日本の慢性咳嗽の原因
慢性咳嗽の原因疾患について読んでみました。
<Background>
慢性咳嗽は呼吸器疾患の最もありふれた症状である。
咳によって生活の質は下がり、社会からみても大きな負担となっている。
<Methods>
2年間の調査期間中に8週間以上続く咳(=慢性咳嗽)があり、日本咳嗽学会に加盟するクリニックや病院を受診した患者を登録した。
<Results>
まず379人が登録し、慢性咳嗽の定義を満たさない患者は除外され、最終的に334人が対象となった。201人が単一疾患が原因で、113人が複数の原因疾患を持っていた。
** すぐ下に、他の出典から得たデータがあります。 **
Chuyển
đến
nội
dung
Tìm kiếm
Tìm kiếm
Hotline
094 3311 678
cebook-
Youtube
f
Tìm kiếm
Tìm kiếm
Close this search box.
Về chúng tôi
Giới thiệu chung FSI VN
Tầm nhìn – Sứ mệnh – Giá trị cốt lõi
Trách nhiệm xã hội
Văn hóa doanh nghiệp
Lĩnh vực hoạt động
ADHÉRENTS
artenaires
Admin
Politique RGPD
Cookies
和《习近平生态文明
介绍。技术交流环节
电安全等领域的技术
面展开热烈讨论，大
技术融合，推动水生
咳喘息が92人と最も多く、副鼻腔気管支症候群は36人、アトピー咳嗽は31人、胃食道逆流症は10人であった。診断するまでに最も長く時間を要したのは副鼻腔気管支症候群で、治療成功率が低いのは胃食道逆流症であった。
<Conclusions>
慢性咳嗽の原因トップ3は咳喘息、副鼻腔気管支症候群、アトピー咳嗽で、それらの重複も見られた。また難治性の胃食道逆流症関連の咳嗽は、治療に抵抗性であることがわかった。
<感想>
かすがい内科には、8週間以上と長く咳が続いて困っている方が多く受診されます。実感としては、当院は咳喘息がもう少し多く、一方で副鼻腔気管支症候群は少なめです。
この論文のデータは総合病院を受診された方も登録されているため、当院の患者さんの層とはやや異なるのだろうと考えました。
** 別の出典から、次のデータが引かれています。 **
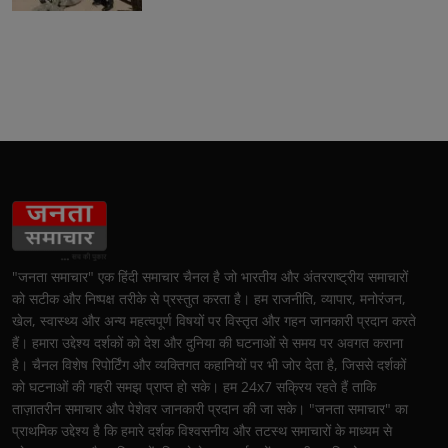
"जनता समाचार" एक हिंदी समाचार चैनल है जो भारतीय और अंतरराष्ट्रीय समाचारों
को सटीक और निष्पक्ष तरीके से प्रस्तुत करता है। हम राजनीति, व्यापार, मनोरंजन,
खेल, स्वास्थ्य और अन्य महत्वपूर्ण विषयों पर विस्तृत और गहन जानकारी प्रदान करते
हैं। हमारा उद्देश्य दर्शकों को देश और दुनिया की घटनाओं से समय पर अवगत कराना
है। चैनल विशेष रिपोर्टिंग और व्यक्तिगत कहानियों पर भी जोर देता है, जिससे दर्शकों
को घटनाओं की गहरी समझ प्राप्त हो सके। हम 24x7 सक्रिय रहते हैं ताकि
ताज़ातरीन समाचार और पेशेवर जानकारी प्रदान की जा सके। "जनता समाचार" का
प्राथमिक उद्देश्य है कि हमारे दर्शक विश्वसनीय और तटस्थ समाचारों के माध्यम से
副鼻腔気管支症候群が診断までに時間を要する、というのはまさにその通りで、理由として、①胸部レントゲンでは気管支拡張やびまん性汎細気管支炎など肺病変がわからない、②呼吸器内科医は耳鼻科領域まで目が行き届かず慢性副鼻腔炎に気づかない、などがあるのでしょうか。
特に②は自分も要注意です。
当院にはCTがあるため胸部や副鼻腔を撮像することで、原因のはっきりしない慢性咳嗽、とくに副鼻腔気管支症候群の診断に役立ちそうです。
胃食道逆流関連の慢性咳嗽は治療抵抗性のケースがあるようですが、治療薬が有効でないのか、あるいは胃酸逆流と症状が一致しない「機能性胸焼け」という病態があるからでしょうか。また、非びらん性胃食道逆流症(NERD)は上部消化管内視鏡検査で粘膜所見を認めないという点は注意が必要です。
慢性咳嗽の原因疾患が重複するケースもあるとのことでした。その場合は、治療を組み合わせて行う必要があります。
明日から改めて咳の診療を深く考えていこうと思います。